Letters between teachers
My children suffer from a mathematics teacher as a parent: the school perhaps even more so, as its over-reliance on drill-and-practice as a way to teach mathematics doesn't go unchallenged.
The advent of Functional Skills in mathematics (FSM) gave me an opportunity last September to send in classroom activity suggestions to the mathematics department of our children’s school. I was keen to do so although my previous offerings had been ignored in their entirety: in contrast, FSM has to be taken seriously as it's in the KS4 curriculum (and linked to KS3 via National Strategies) and, perhaps most important of all, FSM terminates with an examination. From my point of view the sort of FSM preparation needed by school students, such as question modification, including adaptation to different contexts, is simply good practice – something students should be heavily involved in anyway – although the generalisation in FSM is about practical contexts rather than mathematics per se, in contrast to that promoted and exemplified in Prestage and Perks splendid book Adapting and Extending Secondary Mathematics Activities. I think excellent the precepts and exemplification in the document Resources to support the pilot of functional skills: Teaching and learning functional mathematics and was accordingly happy to promote the document to our two children's school.

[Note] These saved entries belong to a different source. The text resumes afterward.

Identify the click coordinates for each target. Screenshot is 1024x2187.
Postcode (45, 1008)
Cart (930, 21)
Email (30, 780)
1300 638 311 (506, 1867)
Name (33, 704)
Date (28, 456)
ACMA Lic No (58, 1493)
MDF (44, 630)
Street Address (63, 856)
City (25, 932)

I was, naturally, pleased to be contacted by the school and assured about the inclusion of thinking skills and use of rich tasks as a priority this year. As it turns out, since September our Y8 child has had but one lesson in which the class worked in groups – something for which I got some stick: “It's your fault”, she said, “I had to sit with people I didn't like and who didn't want to do anything.”
Eventually I wrote again to the school:
“I was pleased by your September email to see the inclusion of more varied approaches in the maths classroom, and a small amount of group work has indeed taken place in our daughter Jane's class, but I get the impression that although working IN a group, her teacher needed to develop further the skills of getting the students to work AS a group.”
Our older child had not experienced group work or investigational activity in mathematics until the advent of an inspector led to desks whipped round, for the occasion of an observation, into blocks of four and, from our child's account of it, an enjoyable exploratory lesson. One not be repeated, however, after the exit of the inspector: lessons then reverted to their former unremitting style.
I am not by nature negative, so when I report the anger expressed by my partner it is not to condemn the school: even the local private school is over-addicted to drill-and-practice, ‘rules without reason’ as I term it. My response as follows to the angry remark was more-or-less as I subsequently wrote to the school:
“In my experience, policy and schemes of work are insufficient to develop classroom practice: without departmental structures to support different ways of working only a few heroes and mavericks are able to develop and sustain unfamiliar ways of working in the classroom.
"It is a big step to move from the prevailing drill-and-practice or training approach, useful as it may be to develop skill fluency, to the use of small-group work and discussion in mathematics, tools to help learners understand mathematical concepts. I'm not absolutist here – I know that skill fluency alone can underpin understanding, but only for the few: for the many, skill fluency needs explicitly embedding within a context of reasoning, proof and practical activity. This implies provocative group work supported by teacher prompts, probes, and questions of a more-or-less open kind.”
Some would argue that the benefit of doing mathematics as a sense-making activity, rather than as the application of parroted rules, is improved GCSE or A Level results. Others, on the hand, believe that offering opportunities for learner engagement beyond mere routine is to enable students to participate passionately and imaginatively in that part of our culture in which problems are developed, solved and shared. Further, they believe that these opportunities are the right of all learners.